• Task description
Further down are entries; set down exactly and only the lines from the one with "Saret, Keith Sonnier, Richard" up to and including the one with "setservent()", dropping each picture.

• Raw data

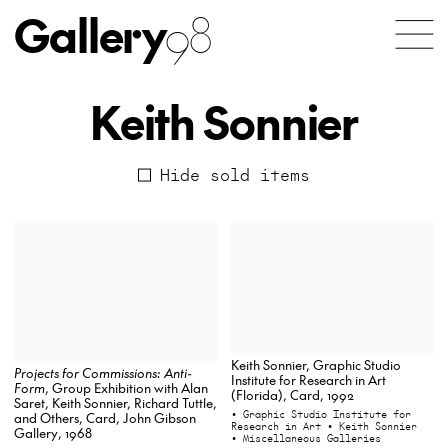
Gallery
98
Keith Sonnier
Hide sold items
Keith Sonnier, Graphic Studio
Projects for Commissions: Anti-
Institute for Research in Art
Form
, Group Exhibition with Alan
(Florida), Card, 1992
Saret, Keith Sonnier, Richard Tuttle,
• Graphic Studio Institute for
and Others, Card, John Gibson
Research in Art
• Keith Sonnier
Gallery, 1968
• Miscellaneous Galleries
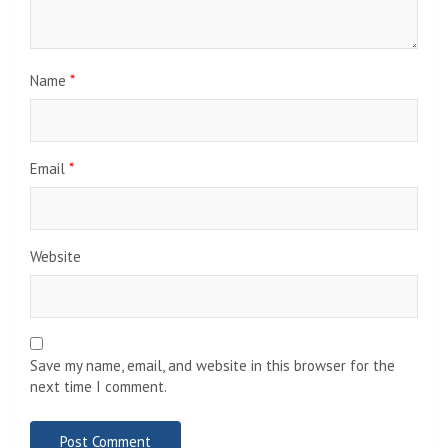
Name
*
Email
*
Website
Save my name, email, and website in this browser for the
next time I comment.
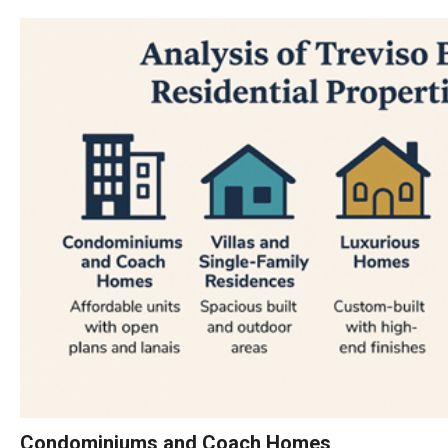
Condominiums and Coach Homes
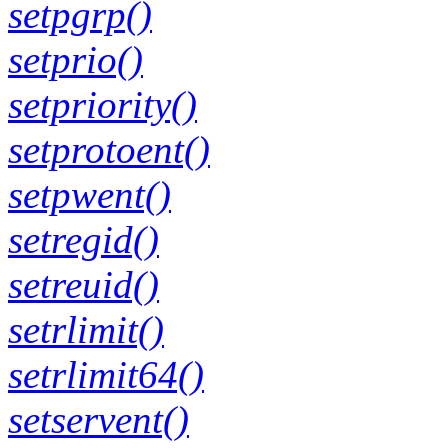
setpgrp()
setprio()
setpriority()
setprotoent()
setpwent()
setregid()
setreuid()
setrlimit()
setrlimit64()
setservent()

==

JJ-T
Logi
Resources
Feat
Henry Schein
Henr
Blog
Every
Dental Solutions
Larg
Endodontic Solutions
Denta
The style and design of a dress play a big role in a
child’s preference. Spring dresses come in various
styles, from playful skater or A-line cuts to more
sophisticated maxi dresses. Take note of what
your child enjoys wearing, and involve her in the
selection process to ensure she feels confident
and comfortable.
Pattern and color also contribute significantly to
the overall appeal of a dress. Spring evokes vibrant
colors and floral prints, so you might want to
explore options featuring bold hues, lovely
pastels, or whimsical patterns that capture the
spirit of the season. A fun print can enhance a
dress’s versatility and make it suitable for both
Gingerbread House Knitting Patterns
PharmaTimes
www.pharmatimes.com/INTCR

• Response box
Saret, Keith Sonnier, Richard Tuttle,
• Graphic Studio Institute for
and Others, Card, John Gibson
Research in Art
• Keith Sonnier
Gallery, 1968
• Miscellaneous Galleries
Name
*
Email
*
Website
Save my name, email, and website in this browser for the
next time I comment.
Condominiums and Coach Homes
setpgrp()
setprio()
setpriority()
setprotoent()
setpwent()
setregid()
setreuid()
setrlimit()
setrlimit64()
setservent()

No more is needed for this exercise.